Examples show boolean vectors, what about string vectors?
Hi, I was wondering how to use this library for comparing two different Strings that are tokenized into a string vector each. The examples only show boolean vectors which are just "post-transformation". As a newbie and to make great use of the library, it would be great to have the transformation part covered in the examples.
Excellent point. It would help to have examples converting strings and documents to vectors using something like word2vec but more lightweight.
Something like this but with a fully coded example:
https://link.medium.com/xF9m59LMr1
I use this approach:
import java.nio.ByteBuffer;
import java.util.Base64;
import java.util.stream.IntStream;
import info.debatty.java.lsh.MinHash;
/**
* Hello world!
*/
public class App {
//https://github.com/tdebatty/java-LSH
public static void main(String[] args) {
int signature_size = 128;
int dictionary_size = 256;
int initial_seed = 1234567890;
MinHash mh = new MinHash(signature_size, dictionary_size, initial_seed);
String pass1 = "Nikita";
String pass2 = "Nikika";
String pass3 = "Nikika1995strong";
String pass4 = "qweertyuiop";
var sig1 = mh.signature(fromString(pass1));
var sig2 = mh.signature(fromString(pass2));
var sig3 = mh.signature(fromString(pass3));
var sig4 = mh.signature(fromString(pass4));
System.out.println("sig1-sig2 : " + mh.similarity(sig1, sig2));
System.out.println("sig1-sig3 : " + mh.similarity(sig1, sig3));
System.out.println("sig1-sig4 : " + mh.similarity(sig1, sig4));
println(sig1);
println(sig2);
println(sig3);
println(sig4);
}
public static boolean[] fromString(String str) {
var bytes = str.getBytes();
var result = new boolean[256];
int index = 0;
for (int i = 0; i < str.length(); i++, index += 8) {
var bits = byteToBoolArr(bytes[i]);
System.arraycopy(bits, 0, result, index, bits.length);
}
return result;
}
public static boolean[] byteToBoolArr(byte b) {
var boolArr = new boolean[8];
for (int i = 0; i < 8; i++) {
boolArr[i] = (b & (byte) (128 / Math.pow(2, i))) != 0;
}
return boolArr;
}
static void println(final int[] array) {
System.out.println(convertToBase64(array));
}
public static String convertToBase64(int[] ints) {
ByteBuffer buf = ByteBuffer.allocate(ints.length);
IntStream.of(ints).forEach(i -> buf.put((byte)i));
return Base64.getEncoder().encodeToString(buf.array());
}
}
This is a very interesting method and I would like to use it in my project. At the moment I am using ngrams to create boolean vectors, perhaps this works better and faster.

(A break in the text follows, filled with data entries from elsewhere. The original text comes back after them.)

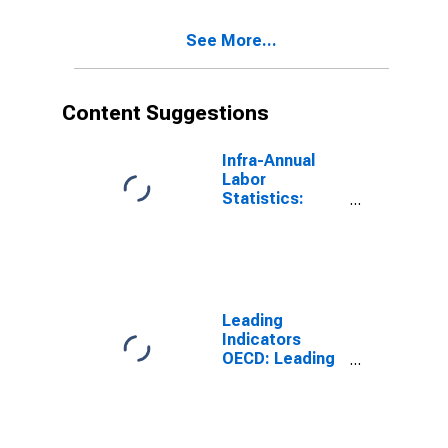
Years for G7
See More...
Content Suggestions
Infra-Annual
Labor
Statistics:
Working-Age
Population
Total: From 15
to 64 Years for
United States
Leading
Indicators
OECD: Leading
indicators: CLI:
Amplitude
adjusted for G7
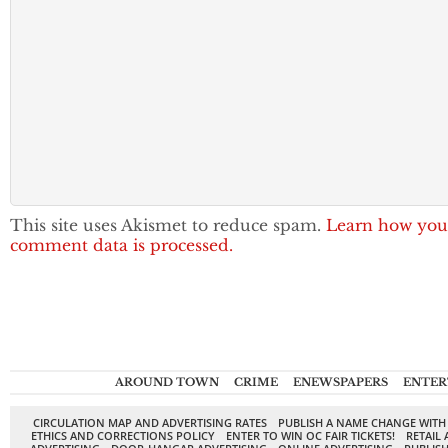
This site uses Akismet to reduce spam.
Learn how you
comment data is processed.
AROUND TOWN
CRIME
ENEWSPAPERS
ENTER
CIRCULATION MAP AND ADVERTISING RATES
PUBLISH A NAME CHANGE WITH
ETHICS AND CORRECTIONS POLICY
ENTER TO WIN OC FAIR TICKETS!
RETAIL 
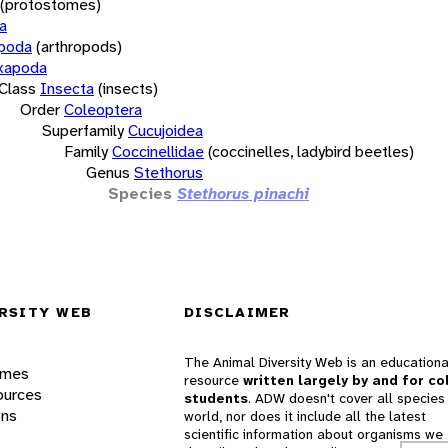
(protostomes)
a
opoda
(arthropods)
xapoda
Class
Insecta
(insects)
Order
Coleoptera
Superfamily
Cucujoidea
Family
Coccinellidae
(coccinelles, ladybird beetles)
Genus
Stethorus
Species
Stethorus pinachi
RSITY WEB
DISCLAIMER
The Animal Diversity Web is an educationa
ames
resource
written largely by and for co
ources
students
. ADW doesn't cover all species 
ons
world, nor does it include all the latest
scientific information about organisms we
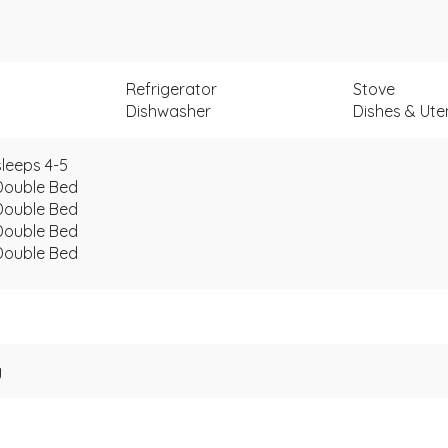
Refrigerator
Stove
Dishwasher
Dishes & Uten
leeps 4-5
Double Bed
Double Bed
Double Bed
Double Bed
g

I do have a few questions/observations:
- You copy 8 bits into the result array for every character in the string, this means the strings have a maximum length?
- I assume the signature size and the number 128 in byteToBoolArr() are the same variable?
- When does it make sense to change the signature size?
Cheers
PS. I slightly changed your code to make more use of (Java) constants:
protected static final int DIMENSIONS = 512;
protected static final int SIGNATURE_SIZE = 128;
private boolean[] byteToBoolArr(byte b) {
boolean[] boolArr = new boolean[Byte.SIZE];
for (int i = 0; i < Byte.SIZE; i++) {
boolArr[i] = (b & (byte) (SIGNATURE_SIZE / Math.pow(2, i))) != 0;
}
return boolArr;
}
private boolean[] fromString(String token) {
if(token.length() / Byte.SIZE > DIMENSIONS) {
throw new IllegalArgumentException(
"Input string too large to be encoded. " +
"Would need at least " + (token.length()*Byte.SIZE) + " dimensions.");
}
byte[] bytes = token.getBytes();
boolean[] result = new boolean[DIMENSIONS];
for (int c_i = 0, b_i = 0; c_i < bytes.length; c_i++, b_i += Byte.SIZE) {
System.arraycopy(byteToBoolArr(bytes[c_i]), 0, result, b_i, Byte.SIZE);
}
return result;
}